[Python-Dev] [Fwd: In Python 2.6, bytes is str]

Brett Cannon brett at python.org
Mon Oct 6 08:55:12 CEST 2008

On Sun, Oct 5, 2008 at 11:43 PM, Steve Holden <steve at holdenweb.com> wrote:
> This does make it look rather as though bytes == str was a decision
> whose consequences weren't fully appreciated before implementation.

Well, you could say that about almost any change.

> Was this horror anticipated?

I didn't anticipate it.

> regards
>  Steve
> -------- Original Message --------
> Subject: In Python 2.6, bytes is str
> Date: Sun, 05 Oct 2008 22:30:17 -0700
> From: Bryan Olson <fakeaddress at nowhere.org>
> Organization: at&t http://my.att.net/
> To: python-list at python.org
> Newsgroups: gmane.comp.python.general
> Python 3 has the 'bytes' type, which the string type I've long wanted in
> various languages. Among other advantages, it is immutable, and
> therefore bytes objects can be dict keys. There's a mutable version too,
> called "bytearray".
> In Python 2.6, the name 'bytes' is defined, and bound to str. The 2.6
> assignment presents some pitfalls.

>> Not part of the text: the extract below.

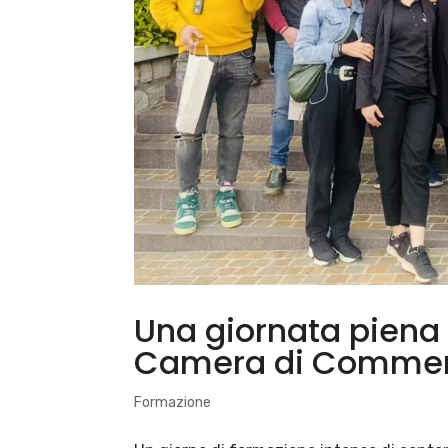
Una giornata piena 
Camera di Commerc
Formazione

Be aware.
> Consider constructing a bytes object as:
>    b = bytes([68, 255, 0])
> In Python 3.x, len(b) will be 3, which feels right.
> In Python 2.6, len(b) will be  12, because b is the str, '[68, 255, 0]'.
> I'm thinking I should just avoid using 'bytes' in Python 2.6. If there's
>  another Python release between 2.6 and 3.gold, I'd advocate removing
> the pre-defined 'bytes', or maybe defining it as something else.

I think it needs to be made clear that bytes is there for type
compatibility (e.g., ``isinstance(ob, bytes)``). And the bytes
literals work how you would expect.

What I would like to know if there are any other gotchas beyond the
constructor as all of the other uses act as you would expect.